AP – Revenons au Barbier de Séville, une réflexion sur le Barbier mis en place par ses prédécesseurs, comme Abbado/Ponnelle, par exemple ?
RF – Parlons du point le plus haut de la direction classique. J’ai eu la chance de diriger deux fois la Cendrillon de Ponnelle, à Munich et à Florence. C’est vraiment un grand artiste. Un point de référence tant d’un point de vue musical que d’un point de vue scénique. Il est difficile de faire une Cendrillon ou un Barbier après Ponnelle.

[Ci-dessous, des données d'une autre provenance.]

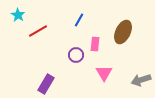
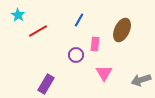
brown ellipse: moved 1 px left, 2 px up
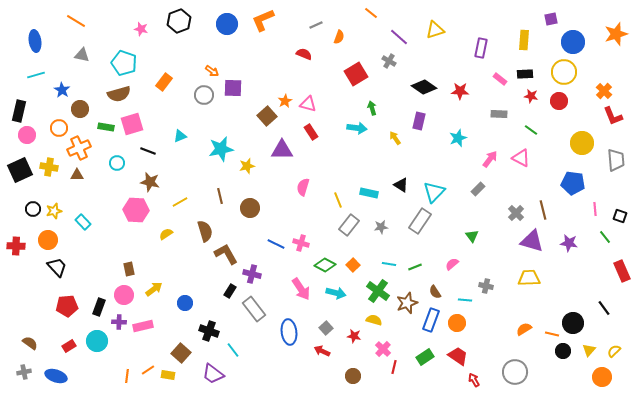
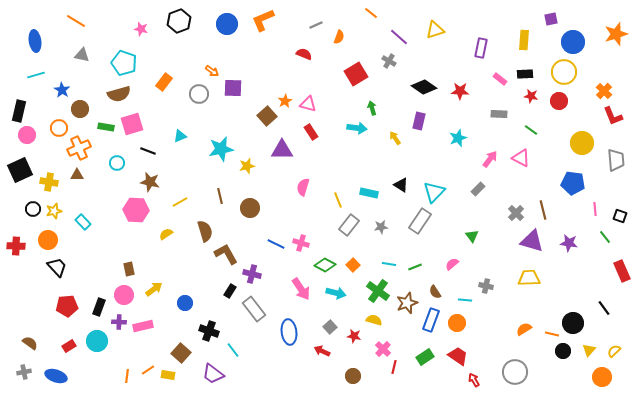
gray circle at (204, 95): moved 5 px left, 1 px up
yellow cross at (49, 167): moved 15 px down
gray square at (326, 328): moved 4 px right, 1 px up
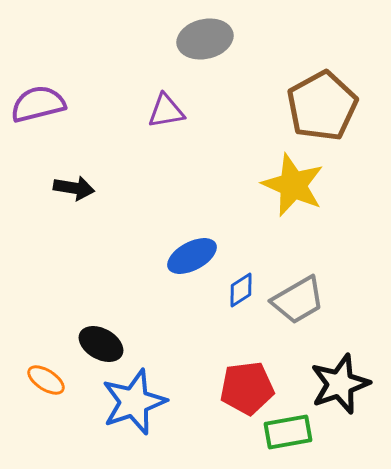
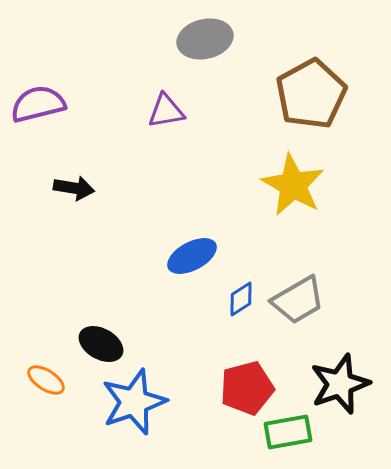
brown pentagon: moved 11 px left, 12 px up
yellow star: rotated 6 degrees clockwise
blue diamond: moved 9 px down
red pentagon: rotated 8 degrees counterclockwise
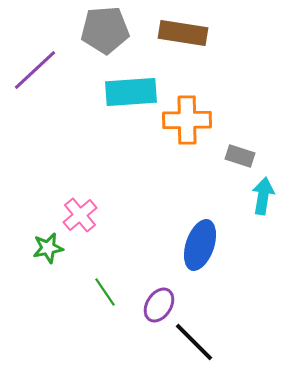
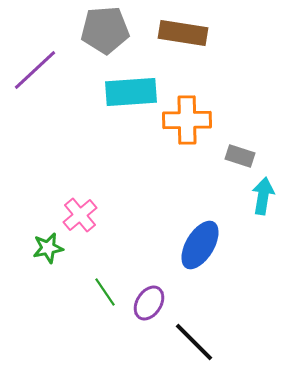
blue ellipse: rotated 12 degrees clockwise
purple ellipse: moved 10 px left, 2 px up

AP – Vous êtes un spécialiste dans le domaine du Bel Canto, comme pour le mélodrame de Verdi. Comment la direction du Falstaff peut-elle influencer la confrontation du Barbier ? Ou est-ce que diriger Othello de Verdi vous amène à voir Othello de Rossini d’une autre manière ?
RF – Nous parlons de choses vraiment différentes. Quand Verdi écrit le Falstaff, il dépoussière l’Opéra Buffa, change complètement sa façon de le faire. Après Rossini et Donizetti, très peu de compositeurs italiens se sont aventurés dans ce domaine et les rares qui se sont aventurés l’ont fait avec peu de résultats brillants. Ce n’était pas facile de faire des opéras comiques après Rossini ou Donizetti. Le seul qui pouvait le faire, c’était Verdi, et quand il arrive, que fait-il ? Il éradique totalement les concepts de l’opéra du début du XIXe siècle, pour trouver une nouvelle forme, lui donner de la vigueur. Pour faire un opéra comique de valeur, il faut un grand livret, il faut une grande comédie. Il l’a trouvé dans le Comari de Windsor, qui est devenu plus tard le Falstaff. D’une certaine manière, l’école Rossini est en dessous, en tant que connaissance du théâtre, de savoir comment faire bouger les actions en les encadrant. Verdi le fait sans utiliser ces clichés, où tous les personnages chantaient la même ligne. Verdi opère un renouvellement total. Ce sont des choses complètement différentes : on ne peut pas penser que le barbier de Séville et Falstaff pensent à trouver des choses en commun. Il devient difficile de faire un parallèle. Peut-être, si nous essayons de faire une comparaison, mais prenons cela avec les pinces, je pourrais dire que Falstaff est plus mozartien.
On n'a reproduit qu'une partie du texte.